The first uncertainty is the future path of mining investment spending, which "rose from an average of about 2 per cent of gross domestic product, where it had spent most of the previous 50 years, to peak at about 8 per cent".
Presumably, that means it could eventually fall by a massive 6 per cent of GDP. But over what period? We don't know. All Stevens knows is that "that big rise is now over, and a fall is in prospect, with uncertain timing. It could be quite a big fall in due course."
Spending on the construction of new mines and facilities could stay on a plateau for a while, or it could just keep falling. If it plateaus, it makes no contribution to growth; when it falls, it subtracts from growth.
Meanwhile, what have we got going for us on the upside? Stevens advises that, "at this stage, global growth is sub-par". So, not much help from the rest of the world.
The much awaited fall in the dollar has improved the price competitiveness of our trade-exposed industries, which should allow them to produce more. "It would not be a major surprise if a further decline occurred over time," he says, "though, of course, events elsewhere in the world will also have a bearing on that particular price".
In particular, how soon and how far the Aussie falls will be influenced by how much more "quantitative easing" (creation of money) we see in the developed economies, particularly the US.
And then, of course, there's the stimulus to the non-mining economy from the easing in monetary policy. Since late 2011, the Reserve has cut the official interest rate by 2 percentage points to 2.75 per cent (with another click likely on Tuesday).
So monetary policy is "very accommodative," Stevens tells us, "by historical metrics, at least".
Huh? It turns out that, in our present circumstances, low interest rates don't pack the punch they used to, so we're not going to get as much increase in activity as usual.
Why not? Because, Stevens reminds us, we're not just coping with the aftermath of one boom, but two. The other is the end of the "credit boom".
You'd expect unusually low interest rates to encourage increased spending, particularly on those things that are usually bought on credit: consumer durables, homes and (non-mining) business investment.
But Stevens warns that while "some strengthening in consumption from recent rather subdued growth rates is a reasonable expectation ... we should not expect a return to the sorts of growth seen in the 1995 to 2007 period".
Why not?
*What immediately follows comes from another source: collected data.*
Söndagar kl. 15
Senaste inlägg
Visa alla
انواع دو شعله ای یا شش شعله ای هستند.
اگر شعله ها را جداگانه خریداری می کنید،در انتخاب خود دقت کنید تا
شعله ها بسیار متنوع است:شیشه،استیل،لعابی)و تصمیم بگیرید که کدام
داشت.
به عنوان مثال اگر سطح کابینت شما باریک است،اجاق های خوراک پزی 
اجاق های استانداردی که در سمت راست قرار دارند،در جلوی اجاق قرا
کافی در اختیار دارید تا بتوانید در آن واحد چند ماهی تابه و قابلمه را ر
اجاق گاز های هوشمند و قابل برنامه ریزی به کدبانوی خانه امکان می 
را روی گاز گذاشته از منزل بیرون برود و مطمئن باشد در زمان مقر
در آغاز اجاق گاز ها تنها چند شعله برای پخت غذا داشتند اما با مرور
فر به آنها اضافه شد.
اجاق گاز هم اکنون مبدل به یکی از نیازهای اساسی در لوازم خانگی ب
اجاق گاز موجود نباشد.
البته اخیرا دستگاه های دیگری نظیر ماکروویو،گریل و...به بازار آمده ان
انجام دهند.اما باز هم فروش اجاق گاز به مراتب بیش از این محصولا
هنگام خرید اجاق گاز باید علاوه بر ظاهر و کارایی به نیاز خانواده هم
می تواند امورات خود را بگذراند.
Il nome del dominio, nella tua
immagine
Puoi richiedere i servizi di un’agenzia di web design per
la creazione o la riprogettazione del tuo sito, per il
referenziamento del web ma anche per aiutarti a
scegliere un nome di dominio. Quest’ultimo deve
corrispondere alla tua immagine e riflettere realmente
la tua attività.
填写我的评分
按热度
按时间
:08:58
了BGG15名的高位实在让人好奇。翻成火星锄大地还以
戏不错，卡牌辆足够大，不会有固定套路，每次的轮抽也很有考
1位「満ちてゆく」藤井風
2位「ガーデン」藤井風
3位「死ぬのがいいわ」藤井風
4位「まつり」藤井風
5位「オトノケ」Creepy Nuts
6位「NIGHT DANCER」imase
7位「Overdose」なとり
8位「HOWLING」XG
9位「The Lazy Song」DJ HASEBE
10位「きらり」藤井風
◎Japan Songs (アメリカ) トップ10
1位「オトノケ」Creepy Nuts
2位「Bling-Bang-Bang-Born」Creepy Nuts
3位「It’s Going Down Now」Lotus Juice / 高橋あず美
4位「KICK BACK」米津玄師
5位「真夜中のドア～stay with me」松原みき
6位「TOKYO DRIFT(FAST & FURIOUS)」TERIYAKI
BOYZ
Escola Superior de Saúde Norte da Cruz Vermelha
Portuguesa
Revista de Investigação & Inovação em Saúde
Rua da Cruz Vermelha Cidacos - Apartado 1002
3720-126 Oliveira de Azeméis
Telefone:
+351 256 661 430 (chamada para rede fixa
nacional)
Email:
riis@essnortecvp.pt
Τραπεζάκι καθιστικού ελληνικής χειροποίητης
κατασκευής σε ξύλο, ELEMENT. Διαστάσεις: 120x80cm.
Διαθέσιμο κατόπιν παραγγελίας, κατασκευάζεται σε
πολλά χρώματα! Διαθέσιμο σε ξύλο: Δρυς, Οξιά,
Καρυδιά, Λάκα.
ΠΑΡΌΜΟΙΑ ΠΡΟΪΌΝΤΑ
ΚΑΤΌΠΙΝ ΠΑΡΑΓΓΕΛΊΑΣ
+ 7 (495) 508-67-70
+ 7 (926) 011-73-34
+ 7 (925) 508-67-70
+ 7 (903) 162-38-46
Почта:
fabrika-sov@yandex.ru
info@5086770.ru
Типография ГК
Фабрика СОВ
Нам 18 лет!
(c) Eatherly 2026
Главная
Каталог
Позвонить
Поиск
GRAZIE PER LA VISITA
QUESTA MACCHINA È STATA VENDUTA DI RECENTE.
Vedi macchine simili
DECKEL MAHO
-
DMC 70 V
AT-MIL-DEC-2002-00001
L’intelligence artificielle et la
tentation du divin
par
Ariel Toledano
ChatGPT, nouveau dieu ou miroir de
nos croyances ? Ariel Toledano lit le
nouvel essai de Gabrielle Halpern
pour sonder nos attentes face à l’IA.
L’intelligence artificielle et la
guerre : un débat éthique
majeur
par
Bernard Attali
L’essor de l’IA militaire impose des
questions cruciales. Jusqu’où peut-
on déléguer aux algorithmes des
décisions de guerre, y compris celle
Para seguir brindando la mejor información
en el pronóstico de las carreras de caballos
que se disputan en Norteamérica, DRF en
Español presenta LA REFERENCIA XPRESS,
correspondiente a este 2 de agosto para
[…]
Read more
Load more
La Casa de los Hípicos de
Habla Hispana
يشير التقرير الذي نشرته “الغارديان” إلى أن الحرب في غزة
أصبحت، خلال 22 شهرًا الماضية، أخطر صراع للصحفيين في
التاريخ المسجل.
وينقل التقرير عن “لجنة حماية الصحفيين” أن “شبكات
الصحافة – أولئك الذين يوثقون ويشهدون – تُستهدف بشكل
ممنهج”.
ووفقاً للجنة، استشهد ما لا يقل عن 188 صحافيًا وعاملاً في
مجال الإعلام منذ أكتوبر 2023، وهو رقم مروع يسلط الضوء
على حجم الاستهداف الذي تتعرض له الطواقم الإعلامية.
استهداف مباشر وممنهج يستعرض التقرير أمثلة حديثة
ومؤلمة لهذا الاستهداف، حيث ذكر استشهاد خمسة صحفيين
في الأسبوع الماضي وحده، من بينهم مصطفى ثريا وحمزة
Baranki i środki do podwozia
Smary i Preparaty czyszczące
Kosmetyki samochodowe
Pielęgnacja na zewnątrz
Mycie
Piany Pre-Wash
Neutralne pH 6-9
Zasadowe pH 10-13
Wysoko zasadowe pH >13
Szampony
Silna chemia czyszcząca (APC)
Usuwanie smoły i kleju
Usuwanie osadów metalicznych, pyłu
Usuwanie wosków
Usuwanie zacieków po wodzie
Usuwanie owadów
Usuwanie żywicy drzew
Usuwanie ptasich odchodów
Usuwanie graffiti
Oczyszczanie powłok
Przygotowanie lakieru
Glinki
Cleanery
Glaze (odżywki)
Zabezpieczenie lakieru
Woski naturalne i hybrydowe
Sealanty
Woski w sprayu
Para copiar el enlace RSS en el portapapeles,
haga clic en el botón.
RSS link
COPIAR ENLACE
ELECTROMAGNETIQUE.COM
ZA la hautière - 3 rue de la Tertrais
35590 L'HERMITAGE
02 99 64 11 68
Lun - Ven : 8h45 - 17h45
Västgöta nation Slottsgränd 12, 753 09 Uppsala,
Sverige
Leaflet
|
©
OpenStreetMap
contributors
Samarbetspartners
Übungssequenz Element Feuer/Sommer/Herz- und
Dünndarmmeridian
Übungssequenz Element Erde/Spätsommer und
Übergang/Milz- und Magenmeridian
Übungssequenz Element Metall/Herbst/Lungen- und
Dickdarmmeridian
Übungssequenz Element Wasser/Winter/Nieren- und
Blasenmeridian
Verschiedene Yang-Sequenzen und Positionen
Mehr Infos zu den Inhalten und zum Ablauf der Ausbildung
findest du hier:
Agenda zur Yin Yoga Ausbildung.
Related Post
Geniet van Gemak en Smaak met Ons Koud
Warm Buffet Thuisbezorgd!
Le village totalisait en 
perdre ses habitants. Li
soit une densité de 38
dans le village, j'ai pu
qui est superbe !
Because that period, in which consumer spending grew much faster than household income, was a product of the housing credit boom that largely preceded the resources boom. Households borrowed heavily to buy homes, thereby pushing up household debt levels and the prices of homes.
Ever-rising house prices (but also rising share prices) left households feeling ever wealthier, encouraging them to reduce their rate of saving and thus to allow their consumption to grow faster than their income.
In the aftermath of the credit boom - when share prices fell a lot and house prices fell a bit - households felt poorer and became more concerned about their high levels of debt. They thus began increasing their saving and trying to reduce their debts.
The household saving rate has now been steady at about 10 per cent of household disposable income for several years, meaning consumer spending has grown (and, as a matter of arithmetic, could only grow) at the same rate as household income.
Some people think the rate of household saving is unusually high and is the product of low consumer confidence, meaning it should fall when consumers cheer up, causing - again as a matter of arithmetic (because income equals consumption plus saving) - consumption to grow faster than income.
But Stevens says consumer confidence is neither weak nor strong and warns that the present saving rate isn't high, it's just back to normal. As well, "it would seem unlikely that we could bank on a resumption of sustained growth in assets [prices]", thus causing rising wealth to lead people to save less.
The household sector's apparent conclusion that its level of debt should go no higher makes it unlikely low interest rates will touch off another housing boom, although this "does not preclude prudent levels of borrowing by new entrants to the housing market, or by investors" (as existing borrowers continue paying down their mortgages).
As for non-mining business investment, its healthy growth is "by no means a certainty" and "looks like it is a while off yet".
Doesn't sound to me like a prospect where the highest priority of whoever wins the election should be getting the budget back to surplus.